How to complete this task →
Reproduce nothing but the closing run of lines: the line with "Subsection 30(5) is repealed and the" and each line that follows it to the end of the data.

[Dataset entries]
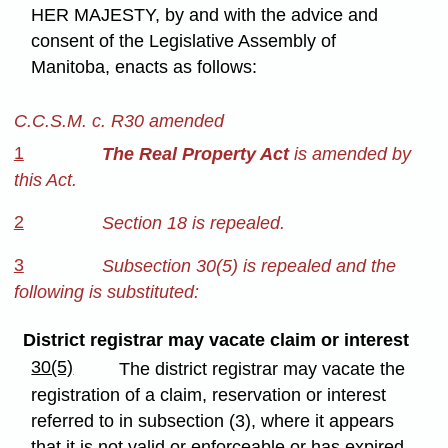
HER MAJESTY, by and with the advice and
consent of the Legislative Assembly of
Manitoba, enacts as follows:
C.C.S.M. c. R30 amended
1
The Real Property Act
is amended by
this Act.
2
Section 18 is repealed.
3
Subsection 30(5) is repealed and the
following is substituted:
District registrar may vacate claim or interest
30(5)
The district registrar may vacate the
registration of a claim, reservation or interest
referred to in subsection (3), where it appears
that it is not valid or enforceable or has expired,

Result →
Subsection 30(5) is repealed and the
following is substituted:
District registrar may vacate claim or interest
30(5)
The district registrar may vacate the
registration of a claim, reservation or interest
referred to in subsection (3), where it appears
that it is not valid or enforceable or has expired,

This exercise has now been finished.